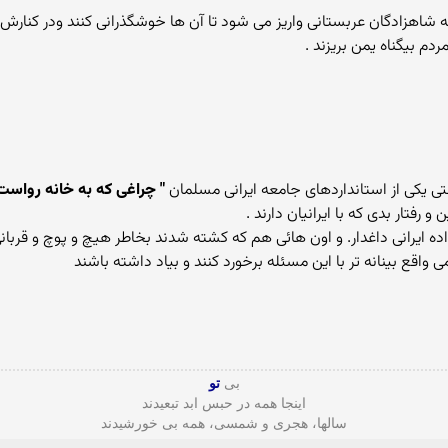
ه شاهزادگان عربستانی واریز می شود تا آن ها خوشگذرانی کنند ودر کنارش 
ردم بیگناه یمن بریزند .
تی یکی از استانداردهای جامعه ایرانی مسلمان
" چراغی که به خانه رواس
فتار بدی که با ایرانیان دارند .
ده ایرانی داغدار. و اون هائی هم که کشته شدند بخاطر هیچ و پوچ و قربا
واقع بینانه تر با این مسئله برخورد کنند و بیاد داشته باشند
بی
تو
اینجا همه در حبس ابد تبعیدند
سالها، هجری و شمسی، همه بی خورشیدند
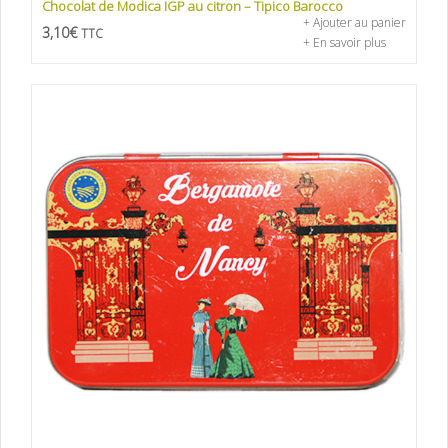
Chocolat de Modica IGP au citron – Tipico Barocco
+ Ajouter au panier
3,10
€
TTC
+ En savoir plus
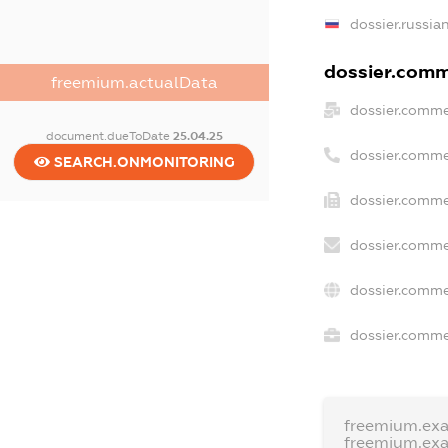
dossier.russia
dossier.comme
freemium.actualData
dossier.comme
document.dueToDate
25.04.25
dossier.comme
SEARCH.ONMONITORING
dossier.comme
dossier.comme
dossier.comme
dossier.commer
freemium.ex
freemium.ex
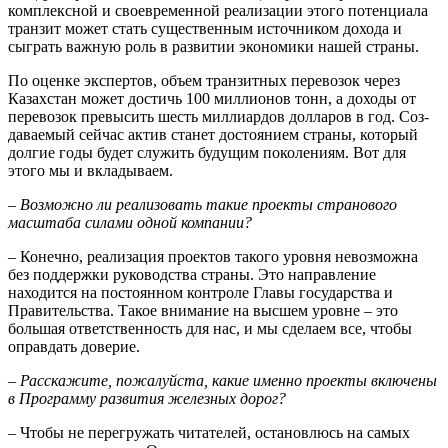
комплексной и своевременной реализации этого потенциала
транзит может стать существенным источником дохода и
сыграть важную роль в развитии экономики нашей страны.
По оценке экспертов, объем транзитных перевозок через
Казахстан может достичь 100 миллионов тонн, а доходы от
перевозок превысить шесть миллиардов долларов в год. Соз­
даваемый сейчас актив станет достоянием страны, который
долгие годы будет служить будущим поколениям. Вот для
этого мы и вкладываем.
– Возможно ли реализовать такие проекты странового
масштаба силами одной компании?
– Конечно, реализация проек­тов такого уровня невозможна
без поддержки руководства страны. Это направление
находится на постоянном контроле Главы государства и
Правительства. Такое внимание на высшем уровне – это
большая ответственность для нас, и мы сделаем все, чтобы
оправдать доверие.
– Расскажите, пожалуйста, какие именно проекты включены
в Программу развития железных дорог?
– Чтобы не перегружать читателей, остановлюсь на самых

········

Work task: Among the entries above, find the line with "freemium.actualData" and repeat exactly from there through the line with "перевозок превысить шесть", leaving out the pictures.

Written answer:
freemium.actualData
dossier.comme
document.dueToDate
25.04.25
dossier.comme
SEARCH.ONMONITORING
dossier.comme
dossier.comme
dossier.comme
dossier.commer
freemium.ex
freemium.ex
комплексной и своевременной реализации этого потенциала
транзит может стать существенным источником дохода и
сыграть важную роль в развитии экономики нашей страны.
По оценке экспертов, объем транзитных перевозок через
Казахстан может достичь 100 миллионов тонн, а доходы от
перевозок превысить шесть миллиардов долларов в год. Соз­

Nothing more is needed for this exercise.